= What the task asks =
Apart from the pictures, write out all the records exactly.

::::

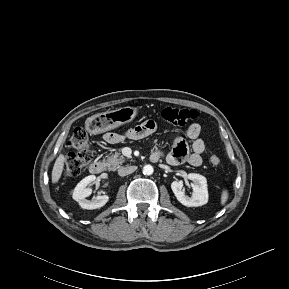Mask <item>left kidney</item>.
Wrapping results in <instances>:
<instances>
[{
	"label": "left kidney",
	"mask_w": 289,
	"mask_h": 289,
	"mask_svg": "<svg viewBox=\"0 0 289 289\" xmlns=\"http://www.w3.org/2000/svg\"><path fill=\"white\" fill-rule=\"evenodd\" d=\"M187 178L193 181V193L191 197L185 195L182 189L183 181H173L171 183V189L175 194L177 200L187 207H198L205 205L208 202V189L206 178L196 173L188 174Z\"/></svg>",
	"instance_id": "5707ae66"
}]
</instances>
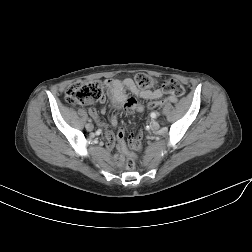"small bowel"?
Returning a JSON list of instances; mask_svg holds the SVG:
<instances>
[{"instance_id": "obj_1", "label": "small bowel", "mask_w": 252, "mask_h": 252, "mask_svg": "<svg viewBox=\"0 0 252 252\" xmlns=\"http://www.w3.org/2000/svg\"><path fill=\"white\" fill-rule=\"evenodd\" d=\"M107 93L111 99V104L114 108L118 110H123L126 112H143L144 106L140 104L136 97H139L144 100H157L163 98L161 103H175L177 102V97L173 95H165L164 91L161 89H139L133 79L125 78L124 80L109 78L104 81ZM131 95H130V94ZM104 100V98L102 99ZM90 104V103H89ZM89 115L97 121L100 125H104V123L99 118L98 111L90 107L88 109ZM106 112V108L101 109V113L104 114ZM110 123L113 127L118 125V119L116 115H111ZM142 135V133L140 132ZM117 145L119 151L117 154L113 155V162L121 167L123 156L126 153V146L124 142V131L121 129L118 133L117 140L114 136L109 135L107 138L106 148L108 151H112Z\"/></svg>"}]
</instances>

::::

= Answer to this task =
Mask <item>left kidney</item>.
Wrapping results in <instances>:
<instances>
[{
	"label": "left kidney",
	"mask_w": 289,
	"mask_h": 289,
	"mask_svg": "<svg viewBox=\"0 0 289 289\" xmlns=\"http://www.w3.org/2000/svg\"><path fill=\"white\" fill-rule=\"evenodd\" d=\"M187 178L193 181V193L191 197L185 195L182 189L183 181H173L171 183V189L175 194L177 200L187 207H198L205 205L208 202V189L206 178L196 173L188 174Z\"/></svg>",
	"instance_id": "5707ae66"
}]
</instances>
"small bowel"?
Returning a JSON list of instances; mask_svg holds the SVG:
<instances>
[{"instance_id": "obj_1", "label": "small bowel", "mask_w": 252, "mask_h": 252, "mask_svg": "<svg viewBox=\"0 0 252 252\" xmlns=\"http://www.w3.org/2000/svg\"><path fill=\"white\" fill-rule=\"evenodd\" d=\"M107 93L111 99V104L114 108L118 110H123L126 112H143L144 106L140 104L136 97H139L144 100H157L163 98L161 103H175L177 102V97L173 95H165L164 91L161 89H139L133 79L125 78L124 80L109 78L104 81ZM131 95H130V94ZM104 100V98L102 99ZM90 104V103H89ZM89 115L97 121L100 125H104V123L99 118L98 111L90 107L88 109ZM106 112V108L101 109V113L104 114ZM110 123L113 127L118 125V119L116 115H111ZM142 135V133L140 132ZM117 145L119 151L117 154L113 155V162L121 167L123 156L126 153V146L124 142V131L121 129L118 133L117 140L114 136L109 135L107 138L106 148L108 151H112Z\"/></svg>"}]
</instances>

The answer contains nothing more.